Why Local Government is Unrepresentative and Uncreative

Many thanks to Harvard’s David Schleicher for letting me know about his wonderful new paper, "Why Is There No Partisan Competition in

City Council Elections?". This isn’t (only) dry political science, it can also be read as a call for a radical shake-up of the way that democracy works in cities. Let me skip straight to the most exciting idea:

A state could also take a more

dramatic step: it could bar any party that chooses to register for national

and state elections from getting a place on the ballot for local elections… Such

movement would require parties seeking to be competitive in local

elections to express policy preferences on local issues, which would permit

all voters to use the party identification of candidates as a good heuristic

for their policy views on local issues. Because of the use of single member

districts and first-past-the-post voting, local elections would likely result in

a two party system at the local level, too, but with parties that provide

relevant heuristics for the policy beliefs of the candidates.

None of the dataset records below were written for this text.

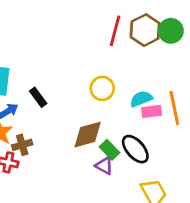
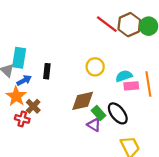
red line: (115, 31) -> (107, 24), turned -70
black rectangle: (38, 97) -> (47, 71), turned 40
brown cross: (22, 145) -> (33, 106), turned -32

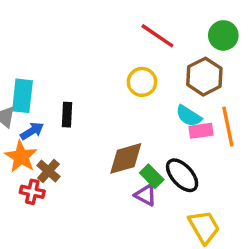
brown hexagon: (129, 25) -> (204, 77), moved
yellow circle: (95, 67) -> (142, 82), moved
cyan semicircle: (124, 76) -> (189, 116), turned -126

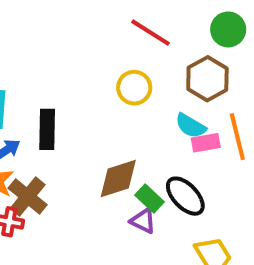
black rectangle: (67, 115) -> (47, 129), size x1.4
brown cross: (48, 171) -> (28, 197), size x1.4

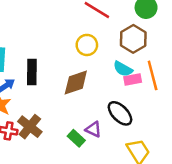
brown diamond: (118, 179) -> (76, 83), moved
brown cross: (28, 197) -> (30, 127), moved
green rectangle: (150, 198) -> (76, 138), moved

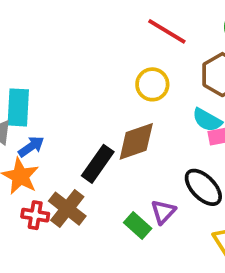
black rectangle: (32, 72) -> (98, 164), moved, turned 35
purple triangle: (93, 129) -> (163, 212), turned 48

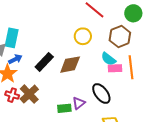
black rectangle: (98, 164) -> (44, 62), moved
green rectangle: (138, 226) -> (64, 108), turned -56

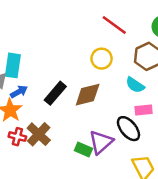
pink rectangle: (115, 68) -> (144, 110), moved
purple triangle: (79, 103) -> (101, 142), size x1.5
green rectangle: (64, 108) -> (83, 149), turned 32

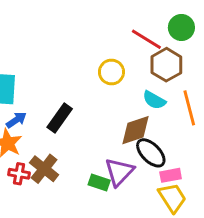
red line: (114, 25) -> (146, 39), moved
brown diamond: (88, 95) -> (136, 130), moved
pink rectangle: (144, 110) -> (171, 175), moved

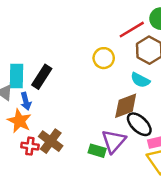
red line: (146, 39) -> (132, 30), turned -60
black rectangle: (60, 118) -> (42, 77), moved
blue arrow: (16, 120) -> (26, 101), turned 112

I love this idea. Everybody complains about how politics is broken in Albany, but as Schleicher says, New York state elections are positively dynamic compared to elections at the city level. The party affiliation in any given seat never changes, which means that the only election which matters is the primary, in which only the most hardcore local party activists ever vote. And more to the point, the differences between Republicans and Democrats nationally simply aren’t the kind of differences which make much sense at a local level:

Beliefs about local politics do not strongly

track beliefs about national politics. There is substantial evidence that

Democratic or Republican voters (and politicians) in any locality, who

form relatively coherent ideological blocs on national issues, do not form

coherent ideological blocs about local politics. Put another way, the

information that a candidate is a Democrat or a Republican in a local

election does not reveal much information about her beliefs about local

issues.

The results are far-reaching, and very important:

If the model is correct, there are dramatic implications. First, and most

importantly, it shows local elections are very inefficient means of

translating voter preferences into government policy. That is, local

government does not meet the most basic definitions of democracy–it

does not provide voters with the ability to replace incumbents with

opponents with different views and to have their views represented in local

policies. Further, a system that retards party competition also removes

from local politics the forces that create new political coalitions,

investments in the development of political ideas, and new leaders. The

lack of parties makes city government both unrepresentative and

uncreative.

What’s interesting is that at the mayoral level, where individuals really do run on their own ideas rather than on their party affiliation, people with new ideas – Ken Livingstone, Mike Bloomberg, even Rudy Giuliani, for that matter – can and do get elected. But the only time people can vote for those ideas is during mayoral elections. When it comes to electing a city council, the paradigm of voting for national parties effectively quashes any hope of originality or democracy.